WHAT IS EXPECTED: Output the lines of the records below exactly, beginning at their first line and ending at the line with "Task: Click on"; include no pictures.

MATERIAL FOR THIS EXERCISE:
┄┄┄┄┄┄

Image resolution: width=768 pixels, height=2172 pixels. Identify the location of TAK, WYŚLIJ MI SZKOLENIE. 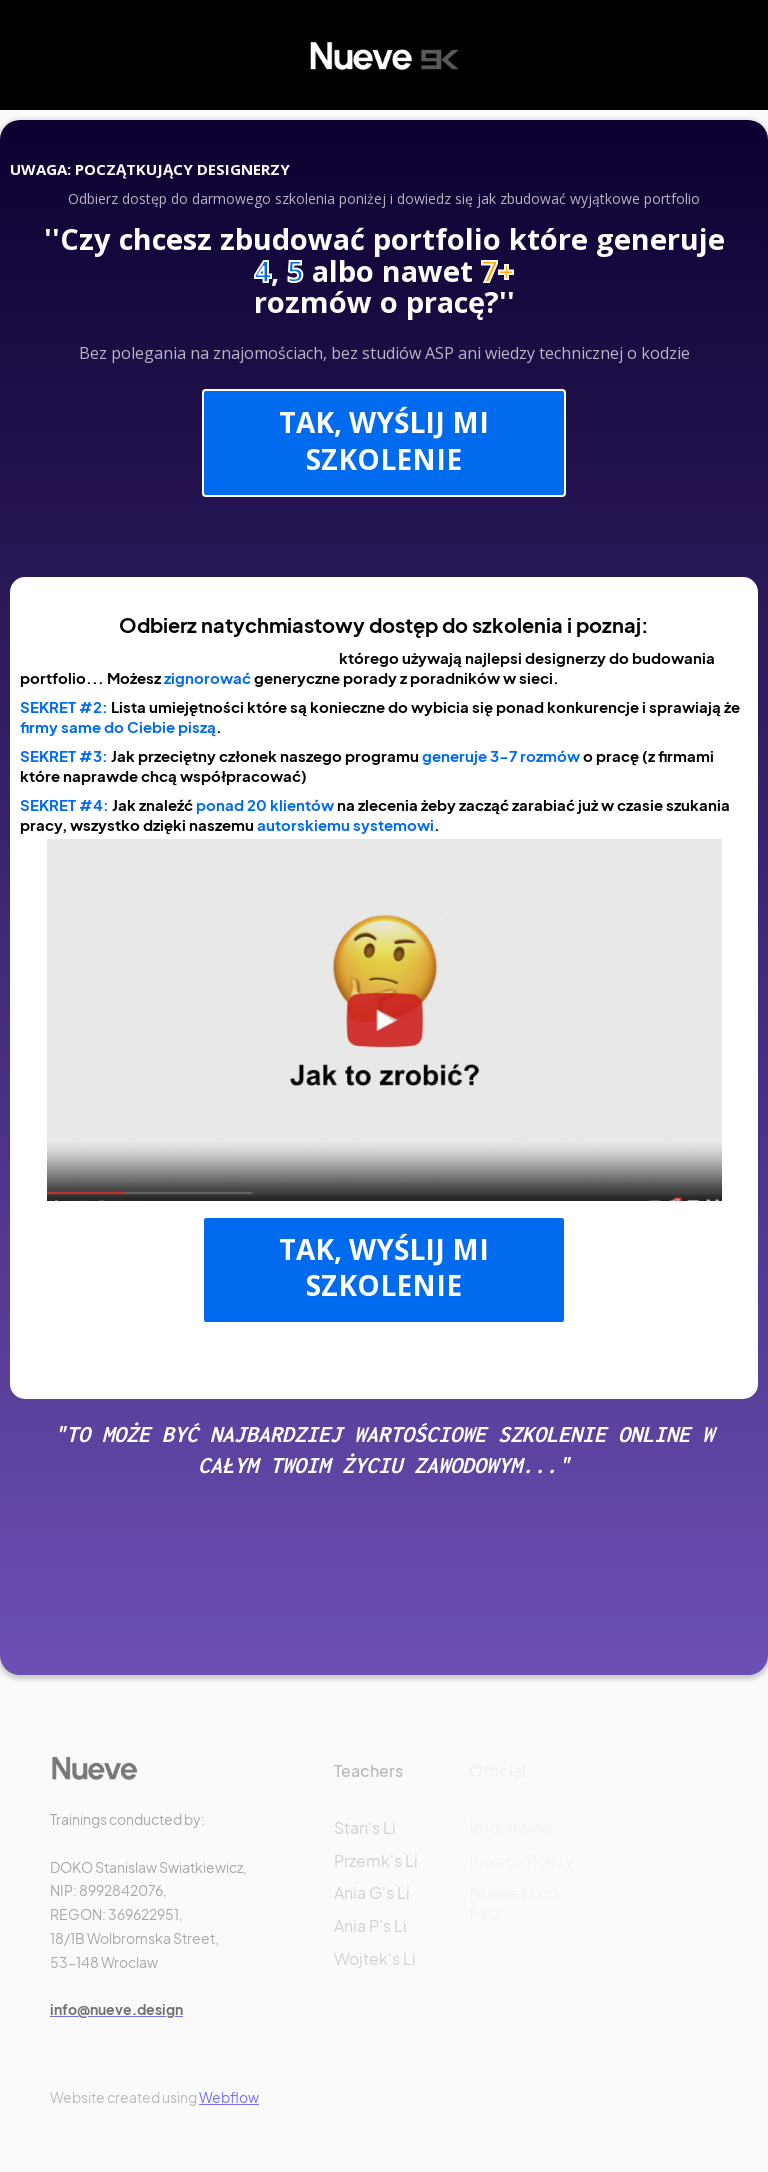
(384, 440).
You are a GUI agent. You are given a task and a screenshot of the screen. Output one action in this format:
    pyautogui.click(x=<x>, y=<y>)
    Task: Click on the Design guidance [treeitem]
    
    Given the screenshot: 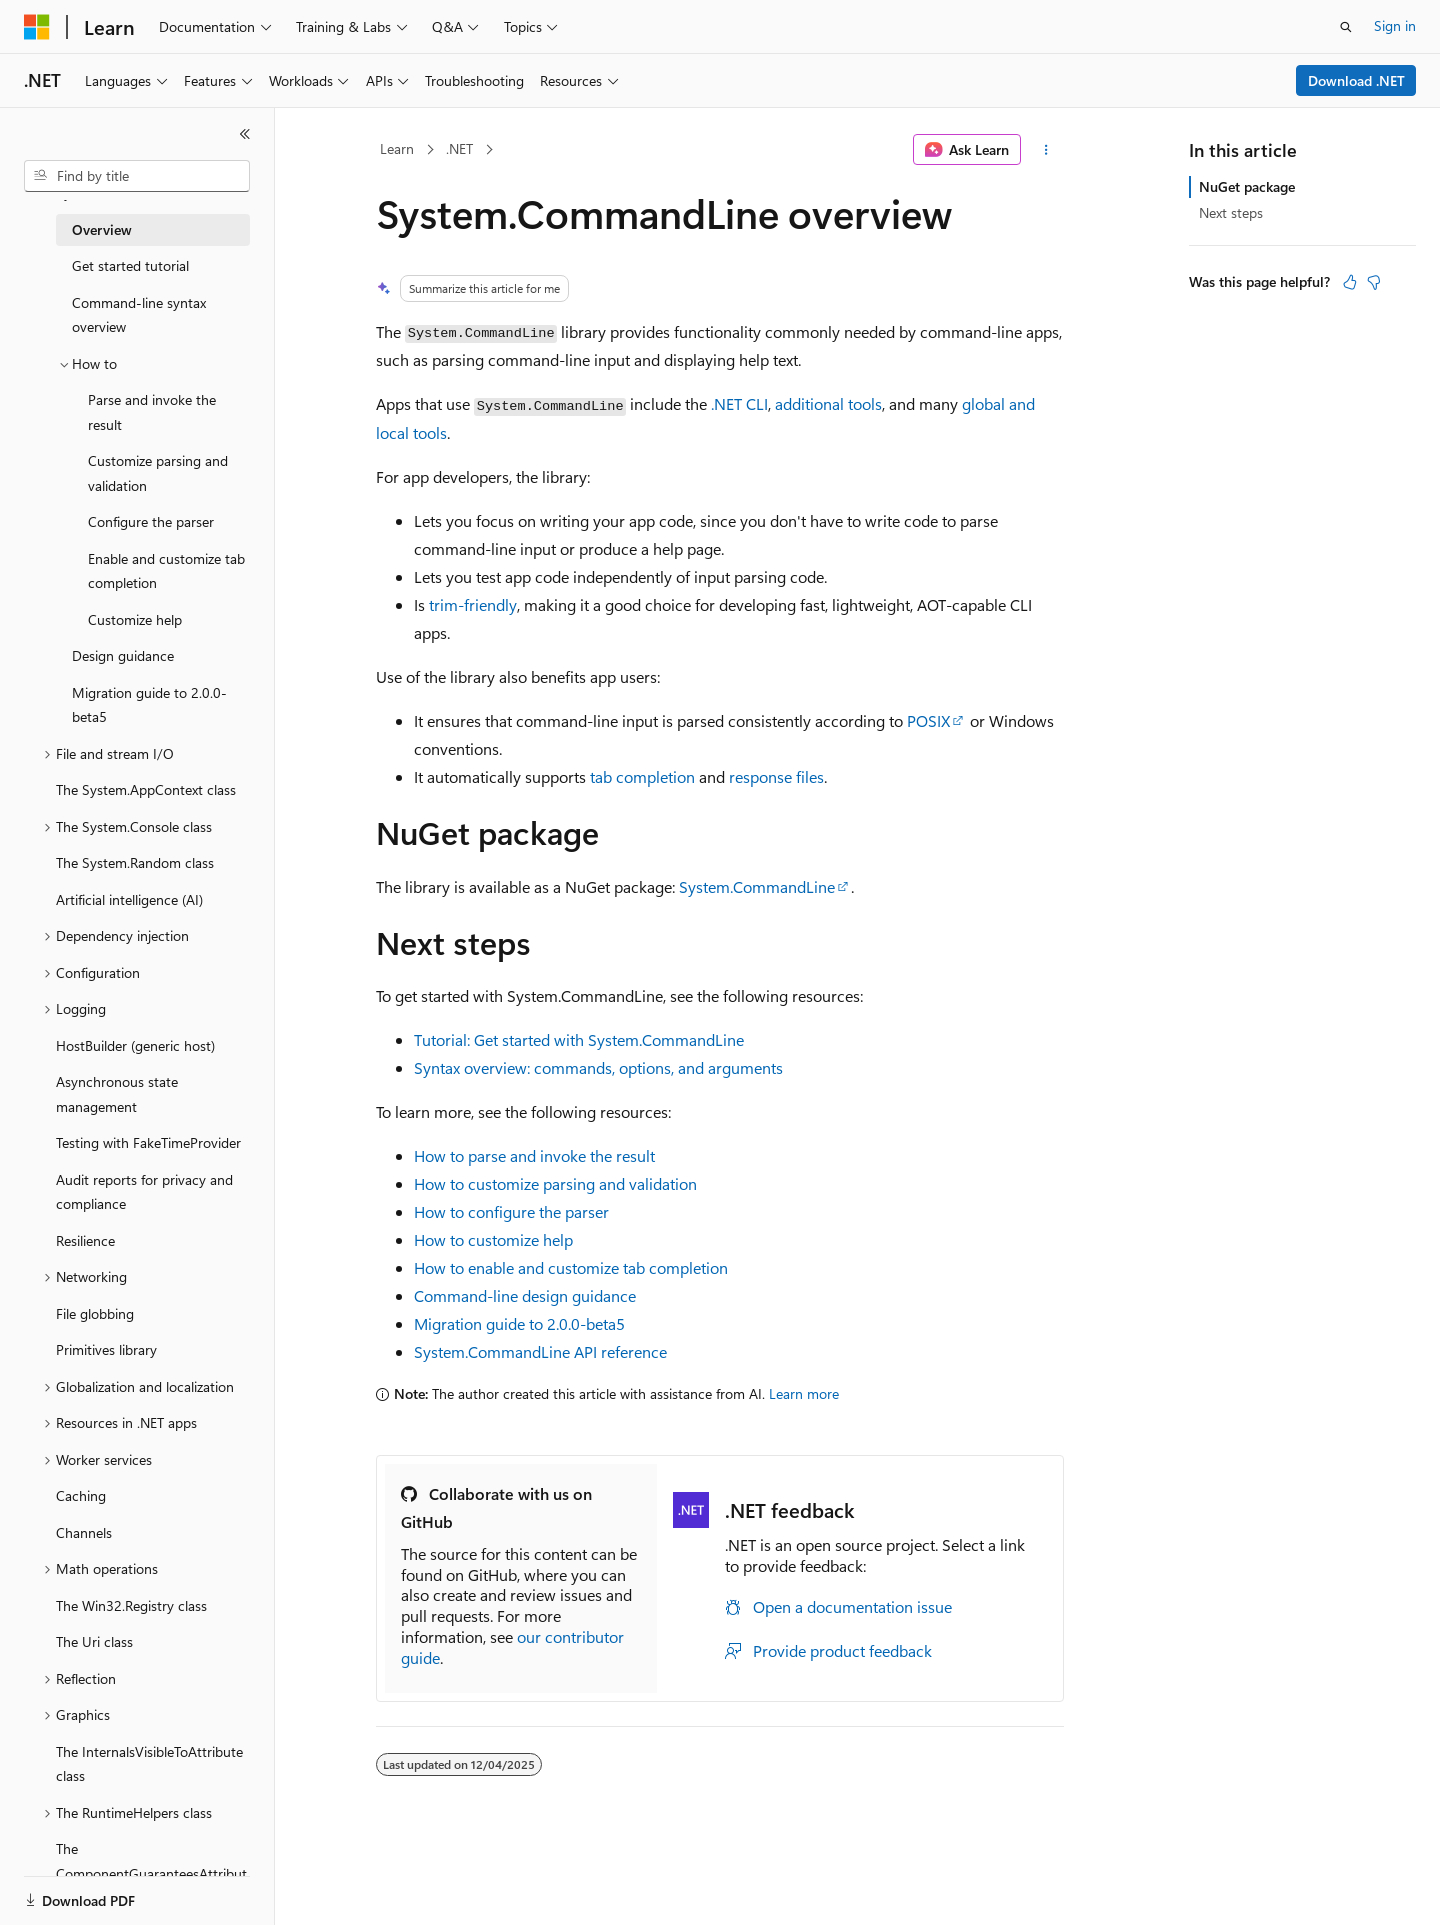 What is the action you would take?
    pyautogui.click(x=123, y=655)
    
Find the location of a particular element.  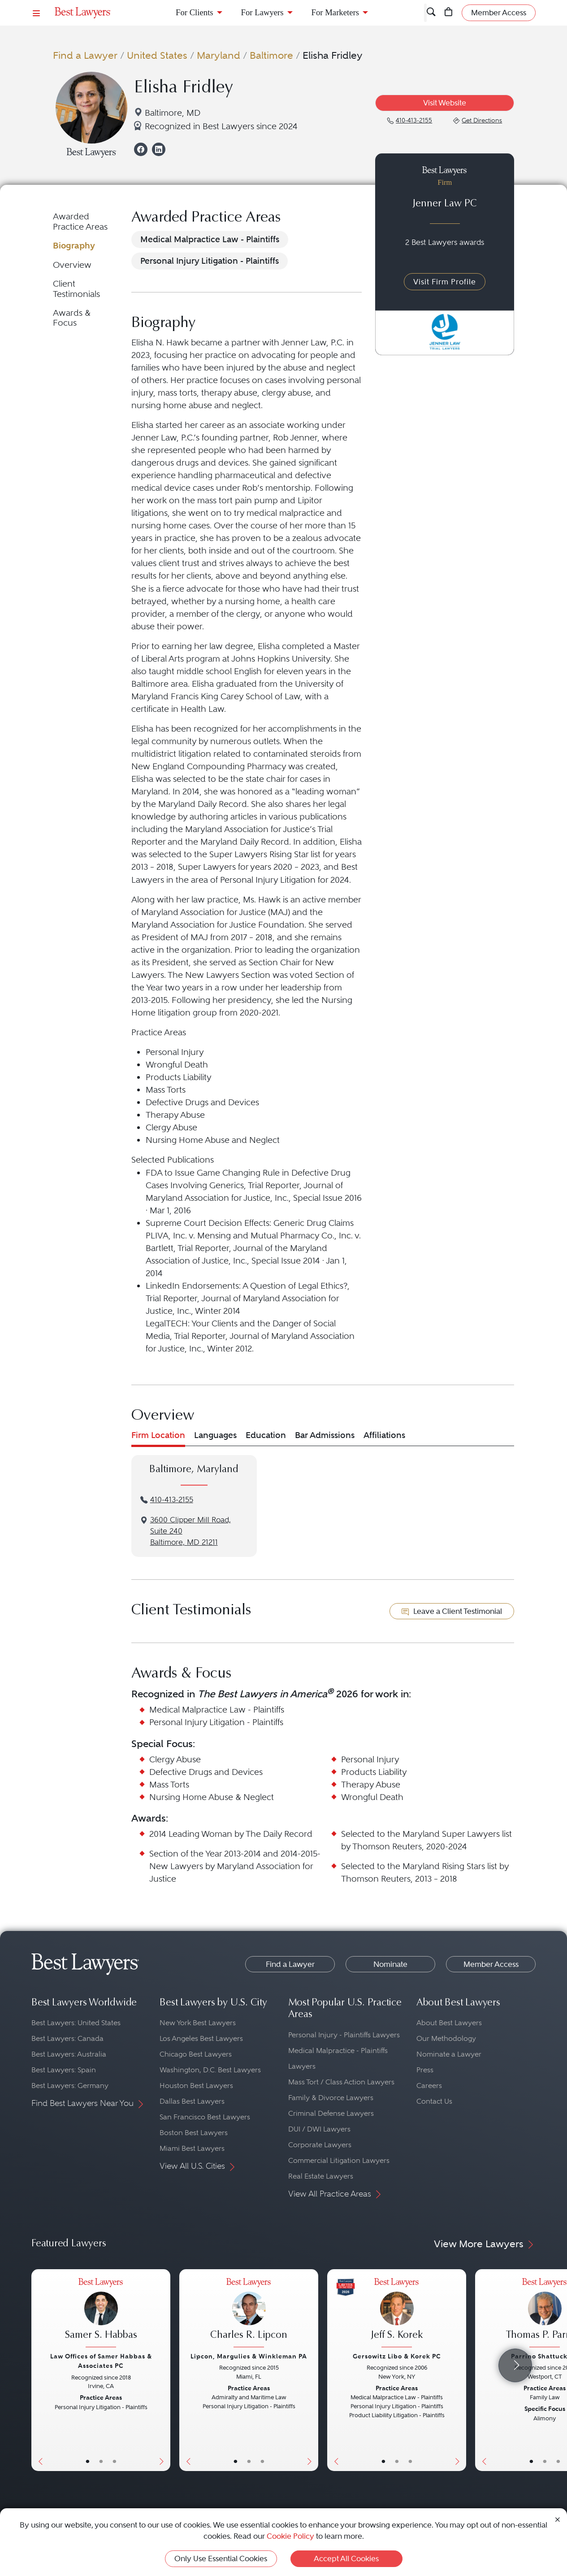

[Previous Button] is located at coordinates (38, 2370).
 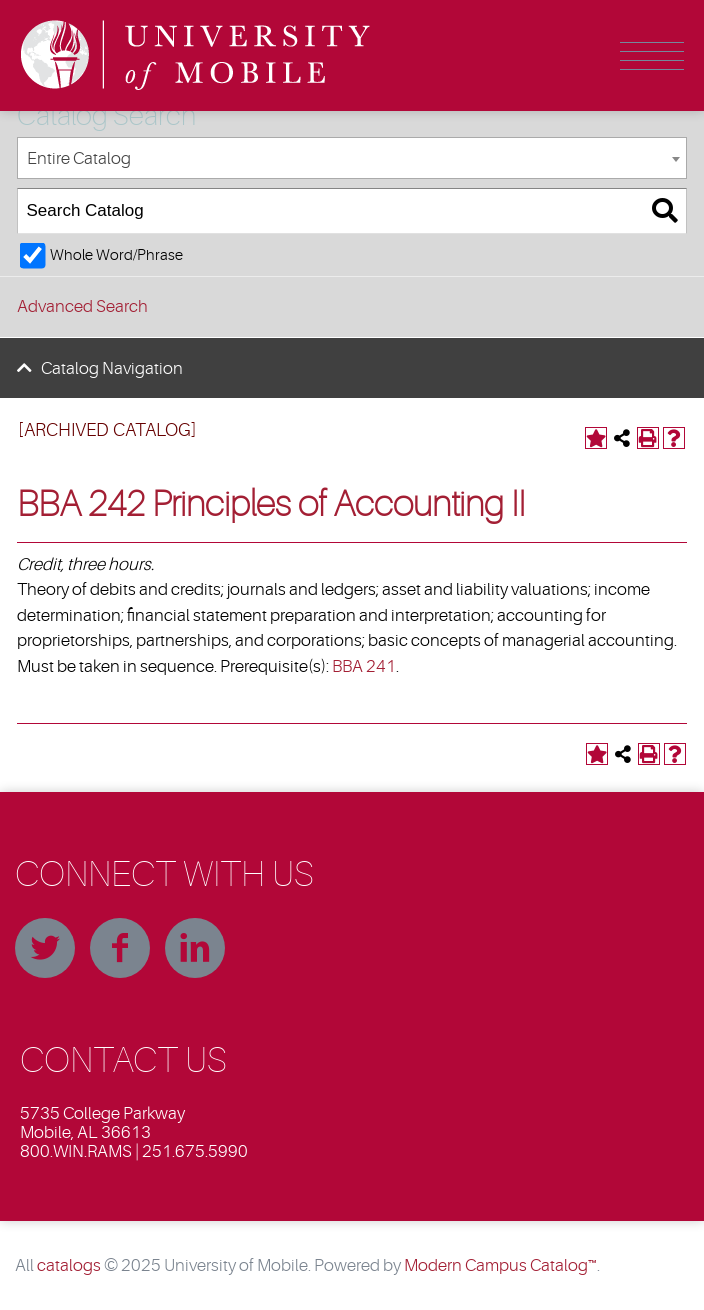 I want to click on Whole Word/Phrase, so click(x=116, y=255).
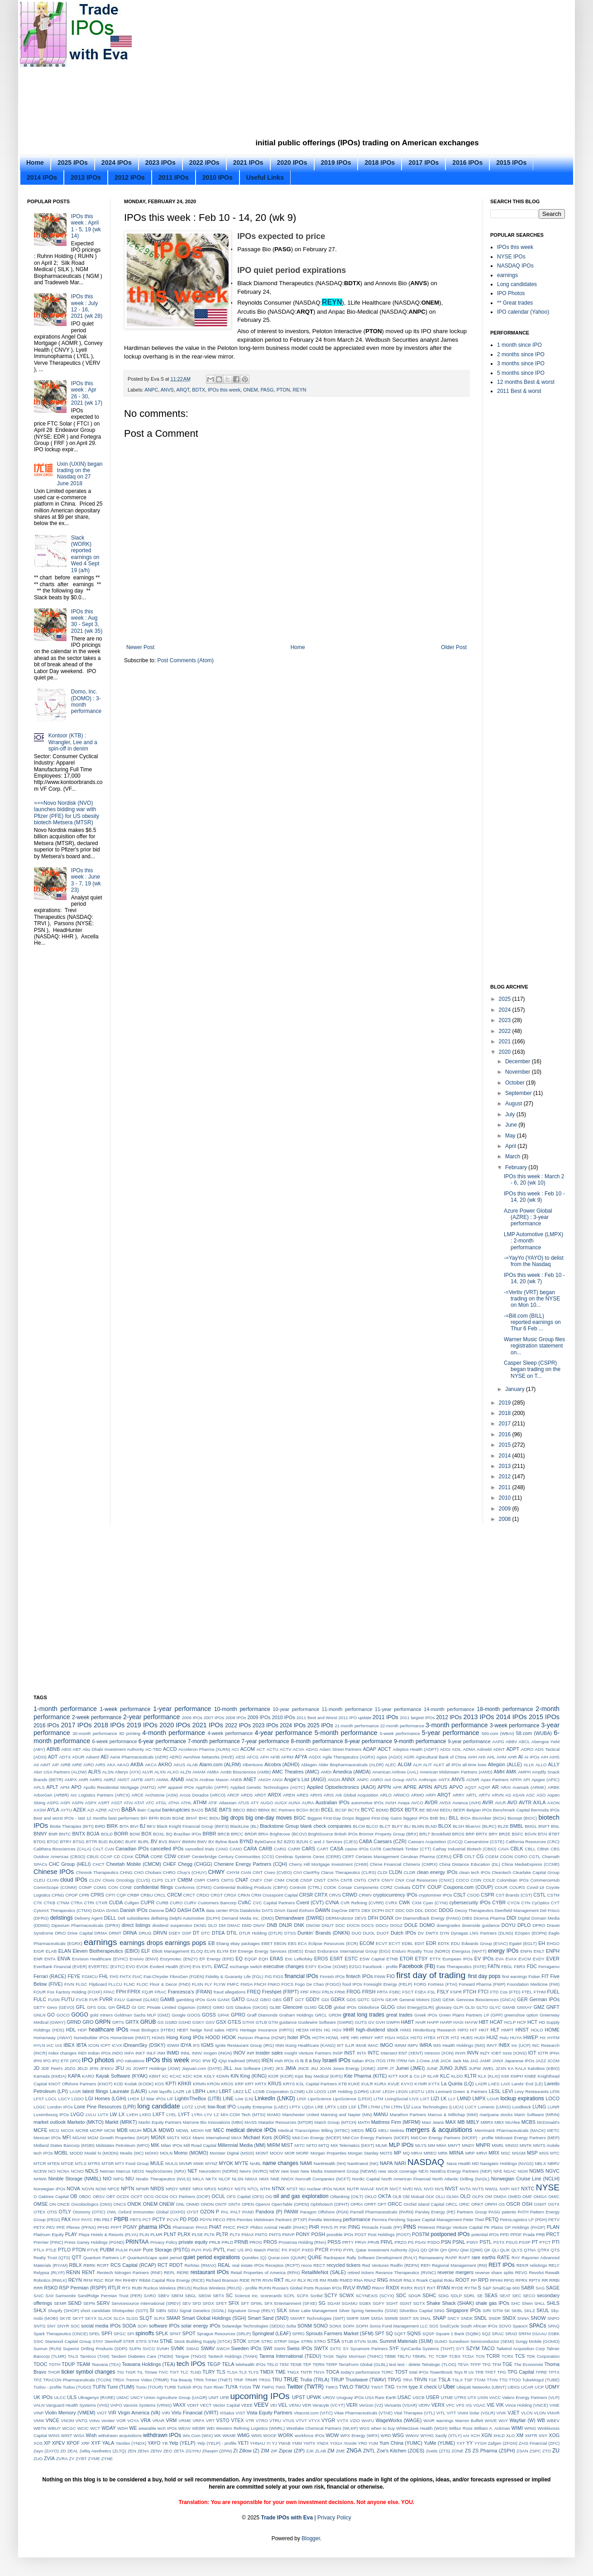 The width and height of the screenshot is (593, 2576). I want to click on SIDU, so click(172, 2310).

┄┄┄┄┄┄

PROBLEM SOLUTION:
Image resolution: width=768 pixels, height=2172 pixels. Identify the location of TAK, WYŚLIJ MI SZKOLENIE. 
(384, 440).
You are a GUI agent. You are given a task and a screenshot of the screen. Output one action in this format:
    pyautogui.click(x=<x>, y=<y>)
    Task: Click on the Design guidance [treeitem]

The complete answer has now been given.